▶ [To do]: Each entry below is to be given again word for word, with no pictures.

[Records from a data source]
◇ ◇ ◇

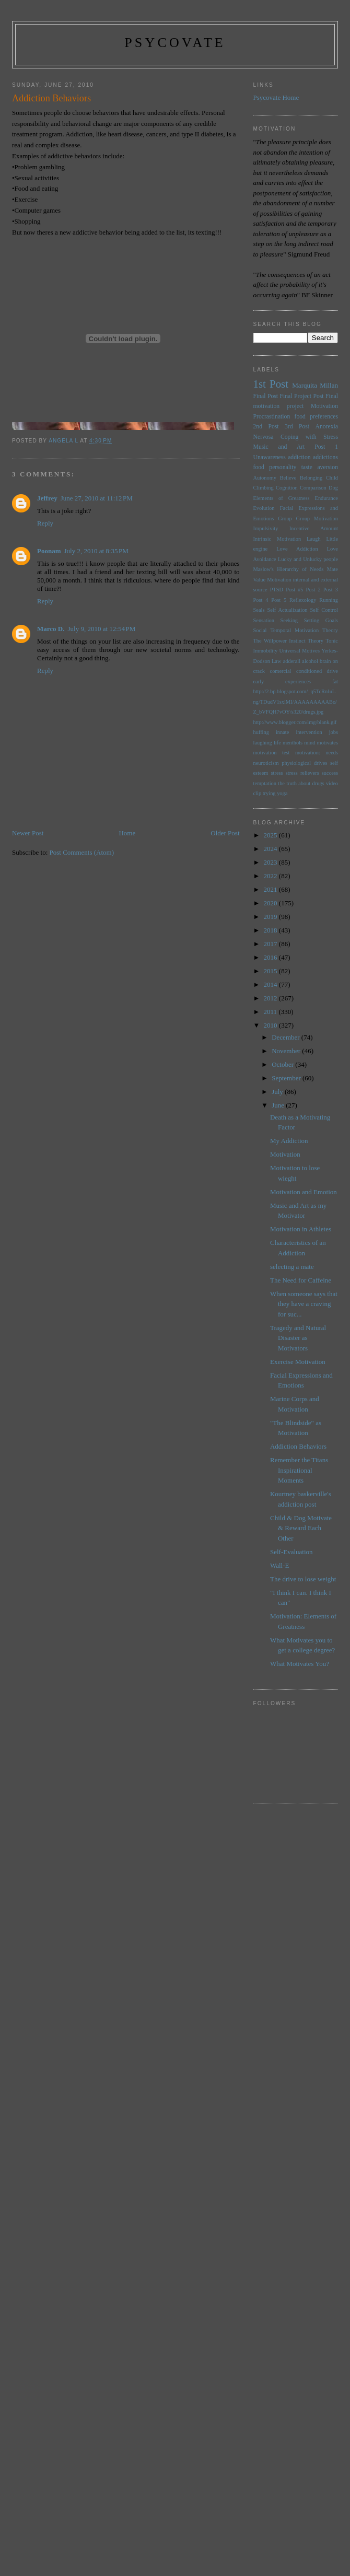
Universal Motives (299, 651)
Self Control (324, 610)
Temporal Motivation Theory (304, 630)
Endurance (326, 498)
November (287, 1051)
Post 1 (326, 447)
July (278, 1091)
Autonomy (264, 478)
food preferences (317, 416)
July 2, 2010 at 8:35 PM (96, 551)
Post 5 (278, 600)
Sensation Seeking (275, 620)
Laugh (314, 539)
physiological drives (304, 763)
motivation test (271, 752)
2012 (271, 998)
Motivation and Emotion (303, 1192)
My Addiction (289, 1141)
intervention (309, 732)
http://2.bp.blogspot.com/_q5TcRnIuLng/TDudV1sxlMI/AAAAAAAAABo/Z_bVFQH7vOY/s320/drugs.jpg (295, 702)
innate (282, 732)
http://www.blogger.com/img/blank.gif (295, 722)
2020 (271, 903)
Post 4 (261, 600)
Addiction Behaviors (298, 1446)
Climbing (263, 488)
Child (332, 478)
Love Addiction (297, 549)
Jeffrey (47, 498)
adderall (291, 661)
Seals (259, 610)
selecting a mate (292, 1266)
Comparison (313, 488)
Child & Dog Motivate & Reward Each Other (301, 1528)
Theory (315, 641)
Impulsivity (265, 528)
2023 (271, 862)
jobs (333, 732)
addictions (325, 457)
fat (335, 681)
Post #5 (294, 589)
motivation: (307, 752)
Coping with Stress (309, 437)
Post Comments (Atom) (82, 852)
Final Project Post (301, 396)
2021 (271, 889)
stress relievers (302, 773)
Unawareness (269, 457)
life (277, 742)
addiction (299, 457)
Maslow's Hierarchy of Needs (288, 569)
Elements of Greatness (281, 498)
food (258, 467)
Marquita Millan (315, 385)
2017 (271, 944)
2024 (271, 849)
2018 (271, 930)
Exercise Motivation (297, 1362)
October (283, 1064)
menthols (292, 742)
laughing (262, 742)
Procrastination (271, 416)
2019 (271, 916)
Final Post (265, 396)
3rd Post (297, 426)
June (279, 1105)
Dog (333, 488)
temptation (264, 783)
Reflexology (302, 600)
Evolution (264, 508)
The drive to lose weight (303, 1579)
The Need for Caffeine (300, 1280)
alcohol (310, 661)
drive (332, 671)
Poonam (49, 551)
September (287, 1078)
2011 (271, 1012)
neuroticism (266, 763)
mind (309, 742)
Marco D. (50, 629)
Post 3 (330, 589)
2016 (271, 957)
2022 (271, 876)
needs (331, 752)
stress (277, 773)
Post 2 (313, 589)
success (330, 773)
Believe (288, 478)
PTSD (276, 589)
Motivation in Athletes (300, 1229)
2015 (271, 971)
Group (285, 518)
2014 (271, 984)
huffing (261, 732)
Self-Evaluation (291, 1552)
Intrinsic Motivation (277, 539)
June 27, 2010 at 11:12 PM (97, 498)
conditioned (309, 671)
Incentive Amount (313, 528)
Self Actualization (287, 610)
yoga (282, 793)
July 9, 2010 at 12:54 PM (101, 629)
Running (328, 600)
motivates (327, 742)
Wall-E (279, 1565)
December (286, 1037)
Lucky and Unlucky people (308, 559)
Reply (45, 523)
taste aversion (319, 467)
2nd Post (266, 426)
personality (282, 467)
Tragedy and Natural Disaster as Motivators (298, 1338)
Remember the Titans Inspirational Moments (299, 1470)
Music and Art (279, 447)
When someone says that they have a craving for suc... (303, 1304)
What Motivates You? (299, 1664)
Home (127, 833)
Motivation (324, 406)
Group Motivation (317, 518)
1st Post (270, 384)
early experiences (282, 681)
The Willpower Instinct (279, 641)
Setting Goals (321, 620)
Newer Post (27, 833)
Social (260, 630)
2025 (271, 835)
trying (269, 793)
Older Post (225, 833)
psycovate (175, 42)
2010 (271, 1025)
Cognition (287, 488)
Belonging (311, 478)
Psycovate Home (276, 97)
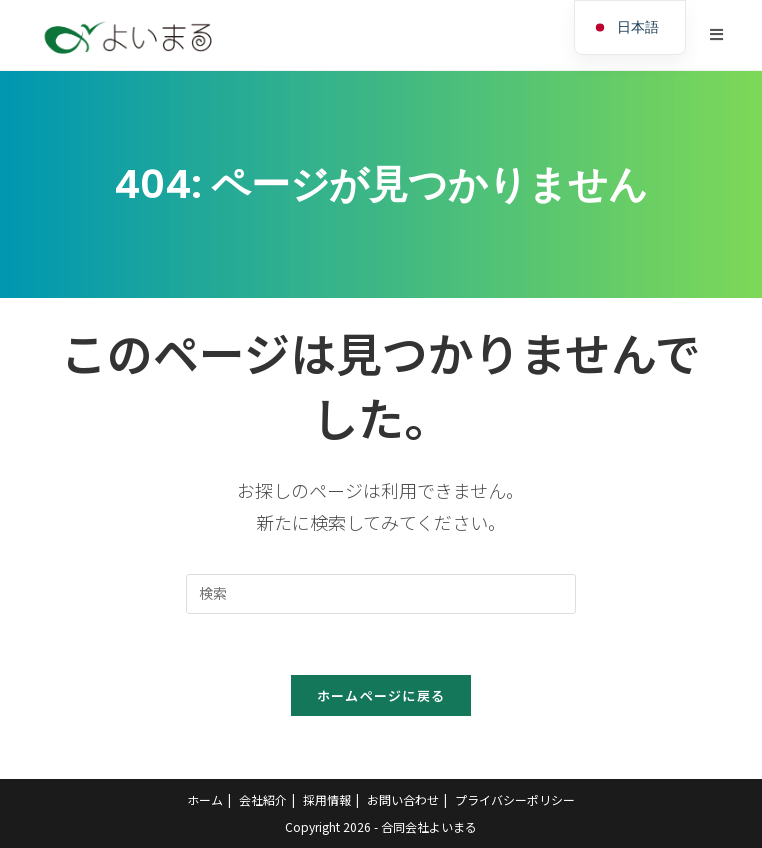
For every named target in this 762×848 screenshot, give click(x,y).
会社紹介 (263, 799)
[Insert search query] (381, 594)
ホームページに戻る (381, 695)
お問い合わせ (403, 799)
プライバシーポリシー (515, 799)
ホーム (205, 799)
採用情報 (327, 799)
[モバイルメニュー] (717, 34)
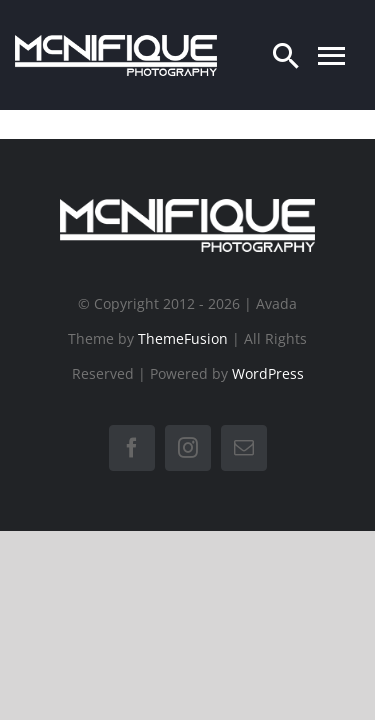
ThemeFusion (183, 338)
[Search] (286, 55)
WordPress (268, 373)
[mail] (244, 448)
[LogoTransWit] (116, 43)
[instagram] (188, 448)
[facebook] (132, 448)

◇ ◇ ◇

▶ [Answer to this task]:
Universal Motives (299, 651)
Self Control (324, 610)
Temporal Motivation Theory (304, 630)
Endurance (326, 498)
November (287, 1051)
Post 1 (326, 447)
July (278, 1091)
Autonomy (264, 478)
food preferences (317, 416)
July 2, 2010 at 8:35 PM (96, 551)
Post 5 (278, 600)
Sensation Seeking (275, 620)
Laugh (314, 539)
physiological drives (304, 763)
motivation test (271, 752)
2012 (271, 998)
Motivation and Emotion (303, 1192)
My Addiction (289, 1141)
intervention (309, 732)
http://2.bp.blogspot.com/_q5TcRnIuLng/TDudV1sxlMI/AAAAAAAAABo/Z_bVFQH7vOY/s320/drugs.jpg (295, 702)
innate (282, 732)
http://www.blogger.com/img/blank.gif (295, 722)
2020 (271, 903)
Post 4 (261, 600)
Addiction Behaviors (298, 1446)
Climbing (263, 488)
Child (332, 478)
Love Addiction (297, 549)
Jeffrey (47, 498)
adderall (291, 661)
Seals (259, 610)
selecting a mate (292, 1266)
Comparison (313, 488)
Child & Dog Motivate & Reward Each Other (301, 1528)
Theory (315, 641)
Impulsivity (265, 528)
2023 (271, 862)
jobs (333, 732)
addictions (325, 457)
fat (335, 681)
Post #5 (294, 589)
motivation: (307, 752)
Coping with Stress (309, 437)
Post Comments (Atom) (82, 852)
Final Project Post (301, 396)
2021 (271, 889)
stress relievers (302, 773)
Unawareness (269, 457)
life (277, 742)
addiction (299, 457)
Maslow's Hierarchy of Needs (288, 569)
Elements of Greatness (281, 498)
food (258, 467)
Marquita Millan (315, 385)
2017 (271, 944)
2024 (271, 849)
2018 (271, 930)
Exercise Motivation (297, 1362)
October (283, 1064)
menthols (292, 742)
laughing (262, 742)
Procrastination (271, 416)
2019 (271, 916)
Final Post (265, 396)
3rd Post (297, 426)
June (279, 1105)
Dog (333, 488)
temptation (264, 783)
Reflexology (302, 600)
Evolution (264, 508)
The drive to lose weight (303, 1579)
The Need for Caffeine (300, 1280)
alcohol (310, 661)
drive (332, 671)
Poonam (49, 551)
September (287, 1078)
2011 (271, 1012)
neuroticism (266, 763)
mind (309, 742)
Marco D. (50, 629)
Post 3 (330, 589)
2016 (271, 957)
2022 (271, 876)
needs (331, 752)
stress (277, 773)
Post 2 (313, 589)
success (330, 773)
Believe (288, 478)
PTSD (276, 589)
Motivation in Athletes (300, 1229)
2015 (271, 971)
Group (285, 518)
2014 (271, 984)
huffing (261, 732)
Self-Evaluation (291, 1552)
Intrinsic Motivation (277, 539)
June 27, 2010 at 11:12 PM (97, 498)
conditioned (309, 671)
Incentive Amount (313, 528)
Self Actualization (287, 610)
yoga (282, 793)
July 9, 2010 at 12:54 PM (101, 629)
Running (328, 600)
motivates (327, 742)
Wall-E (279, 1565)
December (286, 1037)
Lucky and Unlucky people (308, 559)
Reply (45, 523)
taste aversion (319, 467)
2nd Post (266, 426)
personality (282, 467)
Tragedy and Natural Disaster as Motivators (298, 1338)
Remember the Titans Inspirational Moments (299, 1470)
Music and Art (279, 447)
When someone says that they have a craving for suc... (303, 1304)
What Motivates You? (299, 1664)
Home (127, 833)
Motivation (324, 406)
Group Motivation (317, 518)
1st Post (270, 384)
early experiences (282, 681)
The Willpower Instinct (279, 641)
Setting Goals (321, 620)
Newer Post (27, 833)
Social (260, 630)
2025 (271, 835)
trying (269, 793)
Older Post (225, 833)
psycovate (175, 42)
2010 (271, 1025)
Cognition (287, 488)
Belonging (311, 478)
Psycovate Home (276, 97)
For every named target in this 762×848 screenshot, give click(x,y).
会社紹介 (263, 799)
[Insert search query] (381, 594)
ホームページに戻る (381, 695)
お問い合わせ (403, 799)
プライバシーポリシー (515, 799)
ホーム (205, 799)
採用情報 (327, 799)
[モバイルメニュー] (717, 34)
ThemeFusion (183, 338)
[Search] (286, 55)
WordPress (268, 373)
[mail] (244, 448)
[LogoTransWit] (116, 43)
[instagram] (188, 448)
[facebook] (132, 448)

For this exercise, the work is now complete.